Omega-3 Fatty Acids For Treatment Of Young Children With Autism (OMG)

April 12, 2016 updated by: Evdokia Anagnostou

A Randomized, Placebo-Controlled Trial of Omega-3 Fatty Acids in the Treatment of Young Children With Autism

This is a pilot, randomized, placebo-controlled trial of omega-3 fatty acids in autism. Autism, originally described by Kanner in 1943, is among the most severe of neurodevelopmental disorders. It is a Pervasive Developmental Disorder (PDD) affecting social and communicative functions and is also characterized by repetitive behaviors/restricted interests. It is also frequently accompanied by significant aggression, self-injury, irritability and hyperactivity, making care for these individuals an even greater challenge for families or institutional settings. Autism severely impacts the affected individual and family members, causing life-long functional impairment. In this protocol the investigators will use the terms "autism" and "autism spectrum disorder (ASD)" interchangeably to refer to Autistic disorder, Asperger Syndrome and PDD-Not Otherwise Specified (NOS).

Study Overview

Status

Completed

Conditions

Intervention / Treatment

Detailed Description

Currently risperidone is the only medication approved the by Food and Drug Administration (FDA) for this disorder, and specifically for irritability associated with autism, although not all patients with autism respond to risperidone. No pharmacologic treatments have been approved for use in preschool children, although it is clear that early intervention is associated with improved outcomes. Behavioral and educational therapies play a significant role in the management of autistic symptoms. The history of alternative treatments in autism is notable for the exaggerated benefit of a variety of supplements, such as high dose vitamins (e.g. B6, magnesium), and secretin. The current widespread use of alternative/nutritional supplements to patients with autism without scientifically demonstrated efficacy, underscores the necessity for scientifically sound studies to be conducted. Complementary and alternative medical therapies (CAM) are commonly employed by families of autistic children. Recent surveys have estimated the prevalence of such use to be between 30% and 95% (1,2,3). Omega-3 fatty acids were reported to be used in 28.7% of patients (1).

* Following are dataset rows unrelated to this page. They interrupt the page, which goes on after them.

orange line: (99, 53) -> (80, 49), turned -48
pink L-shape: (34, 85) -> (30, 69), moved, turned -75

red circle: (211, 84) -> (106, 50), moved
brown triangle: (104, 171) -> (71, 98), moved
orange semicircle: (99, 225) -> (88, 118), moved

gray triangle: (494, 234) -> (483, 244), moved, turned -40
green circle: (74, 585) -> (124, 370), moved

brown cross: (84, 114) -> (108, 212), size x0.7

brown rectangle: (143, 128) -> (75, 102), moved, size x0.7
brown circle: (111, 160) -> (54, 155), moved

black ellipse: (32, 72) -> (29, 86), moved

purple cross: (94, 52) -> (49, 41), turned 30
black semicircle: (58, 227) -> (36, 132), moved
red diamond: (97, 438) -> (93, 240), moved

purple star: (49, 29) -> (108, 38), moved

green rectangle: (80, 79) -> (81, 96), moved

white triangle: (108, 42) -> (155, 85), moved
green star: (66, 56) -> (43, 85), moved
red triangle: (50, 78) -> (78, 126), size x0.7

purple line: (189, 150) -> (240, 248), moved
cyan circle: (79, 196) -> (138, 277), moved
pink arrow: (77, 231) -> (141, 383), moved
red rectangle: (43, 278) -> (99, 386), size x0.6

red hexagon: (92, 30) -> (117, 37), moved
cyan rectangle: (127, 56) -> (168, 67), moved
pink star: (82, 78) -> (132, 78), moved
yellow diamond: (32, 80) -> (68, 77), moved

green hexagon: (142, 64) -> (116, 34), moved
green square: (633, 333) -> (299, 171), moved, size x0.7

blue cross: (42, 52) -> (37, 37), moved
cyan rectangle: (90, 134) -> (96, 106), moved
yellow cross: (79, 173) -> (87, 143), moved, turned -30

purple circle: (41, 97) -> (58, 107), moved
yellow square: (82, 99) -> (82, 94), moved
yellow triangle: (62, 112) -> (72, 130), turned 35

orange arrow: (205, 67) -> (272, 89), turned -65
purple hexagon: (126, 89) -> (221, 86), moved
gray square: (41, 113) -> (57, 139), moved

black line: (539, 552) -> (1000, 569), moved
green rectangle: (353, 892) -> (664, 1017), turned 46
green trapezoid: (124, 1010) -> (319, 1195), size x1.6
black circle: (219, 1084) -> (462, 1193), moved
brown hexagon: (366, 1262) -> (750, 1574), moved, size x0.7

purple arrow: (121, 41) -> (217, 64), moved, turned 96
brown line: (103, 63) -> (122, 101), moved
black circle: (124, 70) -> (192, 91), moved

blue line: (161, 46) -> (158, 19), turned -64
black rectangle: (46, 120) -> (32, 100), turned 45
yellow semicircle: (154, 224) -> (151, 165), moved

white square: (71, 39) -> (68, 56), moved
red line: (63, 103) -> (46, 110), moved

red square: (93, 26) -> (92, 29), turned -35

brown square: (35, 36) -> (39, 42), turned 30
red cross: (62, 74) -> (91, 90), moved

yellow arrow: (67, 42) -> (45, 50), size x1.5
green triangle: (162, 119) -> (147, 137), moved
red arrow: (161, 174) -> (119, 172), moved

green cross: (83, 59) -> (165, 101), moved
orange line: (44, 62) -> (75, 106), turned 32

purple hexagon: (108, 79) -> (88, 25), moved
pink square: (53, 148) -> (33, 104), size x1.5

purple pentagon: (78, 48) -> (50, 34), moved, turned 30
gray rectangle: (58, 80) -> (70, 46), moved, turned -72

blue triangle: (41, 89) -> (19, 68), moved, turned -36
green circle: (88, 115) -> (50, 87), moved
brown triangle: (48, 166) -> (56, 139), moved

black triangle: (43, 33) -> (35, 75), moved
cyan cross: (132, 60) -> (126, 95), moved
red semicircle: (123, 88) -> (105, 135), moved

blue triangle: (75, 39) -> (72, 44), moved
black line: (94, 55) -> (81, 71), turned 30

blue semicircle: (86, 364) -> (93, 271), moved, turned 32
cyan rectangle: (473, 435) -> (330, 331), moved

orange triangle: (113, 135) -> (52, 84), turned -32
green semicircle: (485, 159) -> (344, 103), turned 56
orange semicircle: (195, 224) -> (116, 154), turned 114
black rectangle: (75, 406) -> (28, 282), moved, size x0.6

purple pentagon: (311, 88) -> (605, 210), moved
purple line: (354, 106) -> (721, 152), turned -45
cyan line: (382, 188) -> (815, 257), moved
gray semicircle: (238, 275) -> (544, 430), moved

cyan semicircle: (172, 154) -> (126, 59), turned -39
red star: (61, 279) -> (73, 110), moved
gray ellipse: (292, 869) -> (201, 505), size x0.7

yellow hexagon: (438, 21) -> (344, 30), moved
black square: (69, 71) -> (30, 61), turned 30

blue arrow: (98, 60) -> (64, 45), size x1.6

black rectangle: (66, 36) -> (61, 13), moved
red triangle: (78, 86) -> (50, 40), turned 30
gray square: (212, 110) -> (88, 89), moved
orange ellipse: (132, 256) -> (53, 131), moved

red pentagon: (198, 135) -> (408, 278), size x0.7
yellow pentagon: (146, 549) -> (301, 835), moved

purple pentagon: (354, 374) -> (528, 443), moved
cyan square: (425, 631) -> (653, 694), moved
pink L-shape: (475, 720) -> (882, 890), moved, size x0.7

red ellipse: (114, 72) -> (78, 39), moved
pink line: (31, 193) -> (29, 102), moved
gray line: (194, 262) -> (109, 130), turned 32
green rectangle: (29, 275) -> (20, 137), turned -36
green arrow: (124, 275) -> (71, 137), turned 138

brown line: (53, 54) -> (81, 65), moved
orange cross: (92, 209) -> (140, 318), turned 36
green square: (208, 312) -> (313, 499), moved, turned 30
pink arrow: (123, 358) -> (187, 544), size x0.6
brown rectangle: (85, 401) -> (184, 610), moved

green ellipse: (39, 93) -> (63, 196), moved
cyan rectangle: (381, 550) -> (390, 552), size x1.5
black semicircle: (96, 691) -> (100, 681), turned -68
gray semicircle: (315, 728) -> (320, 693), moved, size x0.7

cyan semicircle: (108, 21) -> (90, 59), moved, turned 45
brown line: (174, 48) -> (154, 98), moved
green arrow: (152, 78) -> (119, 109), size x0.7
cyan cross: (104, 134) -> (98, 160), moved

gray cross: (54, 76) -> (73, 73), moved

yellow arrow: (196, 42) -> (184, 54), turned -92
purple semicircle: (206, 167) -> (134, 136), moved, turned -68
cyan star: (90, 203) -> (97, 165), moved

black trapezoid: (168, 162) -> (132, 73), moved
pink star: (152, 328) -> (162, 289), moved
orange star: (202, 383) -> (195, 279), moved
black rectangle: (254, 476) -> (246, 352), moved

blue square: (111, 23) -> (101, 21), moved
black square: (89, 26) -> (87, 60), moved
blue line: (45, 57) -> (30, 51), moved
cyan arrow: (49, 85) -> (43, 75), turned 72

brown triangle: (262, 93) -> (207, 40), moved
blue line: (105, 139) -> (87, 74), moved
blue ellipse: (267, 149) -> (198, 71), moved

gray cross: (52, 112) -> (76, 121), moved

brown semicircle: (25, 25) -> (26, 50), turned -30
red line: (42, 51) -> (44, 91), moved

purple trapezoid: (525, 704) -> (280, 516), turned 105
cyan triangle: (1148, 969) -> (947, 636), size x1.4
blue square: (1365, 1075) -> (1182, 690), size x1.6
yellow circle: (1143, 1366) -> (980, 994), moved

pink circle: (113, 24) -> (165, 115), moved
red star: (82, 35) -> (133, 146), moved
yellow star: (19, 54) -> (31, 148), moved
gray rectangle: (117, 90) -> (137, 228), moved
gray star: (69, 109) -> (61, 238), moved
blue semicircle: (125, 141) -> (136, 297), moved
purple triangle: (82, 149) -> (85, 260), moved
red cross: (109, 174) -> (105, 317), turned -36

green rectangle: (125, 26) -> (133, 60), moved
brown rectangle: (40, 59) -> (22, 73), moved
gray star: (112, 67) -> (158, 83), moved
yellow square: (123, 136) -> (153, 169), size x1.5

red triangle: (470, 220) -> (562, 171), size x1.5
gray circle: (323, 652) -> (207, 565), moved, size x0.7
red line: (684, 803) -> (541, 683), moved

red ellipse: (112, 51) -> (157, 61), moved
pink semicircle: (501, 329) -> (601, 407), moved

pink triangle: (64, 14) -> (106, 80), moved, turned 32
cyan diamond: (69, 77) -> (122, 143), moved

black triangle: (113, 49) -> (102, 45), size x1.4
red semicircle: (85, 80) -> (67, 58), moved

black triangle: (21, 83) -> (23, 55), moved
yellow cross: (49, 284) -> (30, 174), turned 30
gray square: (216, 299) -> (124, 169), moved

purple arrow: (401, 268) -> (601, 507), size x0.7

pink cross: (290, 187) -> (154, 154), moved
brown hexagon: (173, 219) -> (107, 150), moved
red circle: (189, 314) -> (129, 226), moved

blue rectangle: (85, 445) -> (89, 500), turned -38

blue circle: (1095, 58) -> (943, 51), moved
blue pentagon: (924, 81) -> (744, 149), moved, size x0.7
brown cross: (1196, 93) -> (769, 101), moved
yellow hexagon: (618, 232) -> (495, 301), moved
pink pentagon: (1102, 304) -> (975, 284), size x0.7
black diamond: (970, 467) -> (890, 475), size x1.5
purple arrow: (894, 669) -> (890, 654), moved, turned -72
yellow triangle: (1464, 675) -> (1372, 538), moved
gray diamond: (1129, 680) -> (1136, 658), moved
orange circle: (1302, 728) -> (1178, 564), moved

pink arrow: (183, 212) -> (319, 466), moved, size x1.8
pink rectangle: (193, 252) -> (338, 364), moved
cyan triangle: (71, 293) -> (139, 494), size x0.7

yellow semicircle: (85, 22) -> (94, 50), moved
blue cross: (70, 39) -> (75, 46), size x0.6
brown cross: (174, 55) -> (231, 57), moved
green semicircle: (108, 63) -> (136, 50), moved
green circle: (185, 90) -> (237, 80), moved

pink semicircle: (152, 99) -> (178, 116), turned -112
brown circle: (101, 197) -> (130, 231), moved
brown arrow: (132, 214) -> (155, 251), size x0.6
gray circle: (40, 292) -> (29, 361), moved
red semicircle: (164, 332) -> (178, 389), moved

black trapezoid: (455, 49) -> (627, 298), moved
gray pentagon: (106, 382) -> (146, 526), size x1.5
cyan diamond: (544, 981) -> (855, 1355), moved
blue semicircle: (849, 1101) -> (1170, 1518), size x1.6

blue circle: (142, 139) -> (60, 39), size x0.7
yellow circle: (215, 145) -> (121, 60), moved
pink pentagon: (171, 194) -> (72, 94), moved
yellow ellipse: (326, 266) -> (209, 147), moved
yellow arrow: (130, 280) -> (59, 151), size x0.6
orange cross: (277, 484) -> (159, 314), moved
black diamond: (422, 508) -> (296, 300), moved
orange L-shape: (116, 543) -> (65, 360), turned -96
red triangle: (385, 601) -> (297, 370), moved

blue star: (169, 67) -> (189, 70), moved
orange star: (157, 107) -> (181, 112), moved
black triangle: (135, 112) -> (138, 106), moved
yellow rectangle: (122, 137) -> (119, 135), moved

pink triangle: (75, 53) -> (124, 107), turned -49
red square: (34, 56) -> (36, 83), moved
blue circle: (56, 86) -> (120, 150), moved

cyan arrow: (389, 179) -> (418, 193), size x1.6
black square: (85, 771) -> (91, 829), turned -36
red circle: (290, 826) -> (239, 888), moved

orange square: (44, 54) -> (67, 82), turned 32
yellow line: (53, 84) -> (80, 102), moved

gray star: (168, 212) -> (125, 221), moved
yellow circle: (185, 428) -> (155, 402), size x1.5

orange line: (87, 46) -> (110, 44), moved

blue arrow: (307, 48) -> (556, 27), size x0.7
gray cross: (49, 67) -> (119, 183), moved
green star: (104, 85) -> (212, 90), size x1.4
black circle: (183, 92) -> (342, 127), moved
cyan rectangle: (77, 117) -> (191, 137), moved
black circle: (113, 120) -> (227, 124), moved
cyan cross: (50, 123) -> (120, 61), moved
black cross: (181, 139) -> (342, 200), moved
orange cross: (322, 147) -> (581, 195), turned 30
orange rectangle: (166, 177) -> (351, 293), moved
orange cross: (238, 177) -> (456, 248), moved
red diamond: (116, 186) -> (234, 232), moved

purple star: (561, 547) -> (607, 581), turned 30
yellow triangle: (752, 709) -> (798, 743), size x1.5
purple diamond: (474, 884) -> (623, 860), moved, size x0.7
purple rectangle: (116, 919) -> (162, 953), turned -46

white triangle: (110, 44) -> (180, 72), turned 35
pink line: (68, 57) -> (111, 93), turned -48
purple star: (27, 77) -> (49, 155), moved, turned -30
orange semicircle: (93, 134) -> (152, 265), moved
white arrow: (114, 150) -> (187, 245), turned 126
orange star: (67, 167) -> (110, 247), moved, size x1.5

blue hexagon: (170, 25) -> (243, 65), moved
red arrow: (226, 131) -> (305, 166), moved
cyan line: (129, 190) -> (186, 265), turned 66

However, only two small case series and a very small randomized study have been reported in this population to date. The investigators propose to conduct a randomized controlled trial of omega-3 fatty acids in preschoolers with ASD.

Study Type

Interventional

Enrollment (Actual)

38

Phase

  • Phase 2

Contacts and Locations

This section provides the contact details for those conducting the study, and information on where this study is being conducted.

Study Locations

  • Canada
    • Ontario
      • Toronto, Ontario, Canada, M4G 1R8
        • Holland Bloorview Kids Rehabilitation Hospital

Participation Criteria

Researchers look for people who fit a certain description, called eligibility criteria. Some examples of these criteria are a person's general health condition or prior treatments.

Eligibility Criteria

Ages Eligible for Study

7 months to 3 years (Child)

Accepts Healthy Volunteers

No

Genders Eligible for Study

All

Description

Inclusion Criteria:

  1. Male or female outpatients 2-5 years of age.
  2. Meet Diagnostic and Statistical Manual of Mental Disorders, 4th Edition, Text Revision (DSM-IV) criteria. DSM-IV criteria for an autism spectrum disorder, (Autistic disorder, Asperger syndrome or PDD-NOS) will be established by a clinician with expertise with individuals with ASD based on parent interview, Autism Diagnostic Observation Schedule (ADO) and Autism Diagnostic Interview (ADI-R)
  3. If already receiving stable non pharmacologic educational, behavioral, dietary and or/ natural health product interventions during the preceding 3 months prior to Screening, will not electively initiate new or modify ongoing interventions for the duration of the study unless the child's condition is worsening or their turn comes up on the treatment waiting list.
  4. Have normal physical examination and laboratory test results at Screening. If abnormal, the finding(s) must be deemed clinically insignificant by the Investigator.
  5. The parents must be able to speak and understand English sufficiently to allow for the completion of all study assessments.

Exclusion Criteria:

  1. Patients born prior to 35 weeks gestational age.
  2. Patients with any primary psychiatric diagnosis other than autism at Screening. We are aware the most primary psychiatric disorders are unlikely to be diagnosed in this age group
  3. Patients with a medical history of neurological disease, including, but not limited to, epilepsy/seizure disorder (except simple febrile seizures), movement disorder, tuberous sclerosis, fragile X, and any other known genetic syndromes, or known abnormal MRI/structural lesion of the brain.
  4. Patients with a medical condition that might interfere with the conduct of the study, confound interpretation of the study results, or endanger their own well-being. Patients with evidence or history of malignancy or any significant hematological, endocrine, cardiovascular (including any rhythm disorder), respiratory, renal, hepatic, or gastrointestinal disease, or coagulation deficits.
  5. Patients taking psychoactive medication(s) (e.g.,stimulants, antidepressants, antipsychotics, antiepileptics, anxiolytics, clonidine).
  6. Patients that have been off pharmacotherapy for less than 6 weeks.
  7. Patients who are participating in another clinical trial
  8. Patients on anticoagulants
  9. Patients who know that they will initiate or change nonpharmacologic interventions during the course of the study.
  10. Patients unable to tolerate venipuncture procedures for blood sampling.
  11. Patients taking Omega-3 supplements who have not discontinued treatment for six weeks prior to entering into the study.
  12. Patients who have allergies to any of the ingredients in omega-3 (study product) or the placebo.

Study Plan

This section provides details of the study plan, including how the study is designed and what the study is measuring.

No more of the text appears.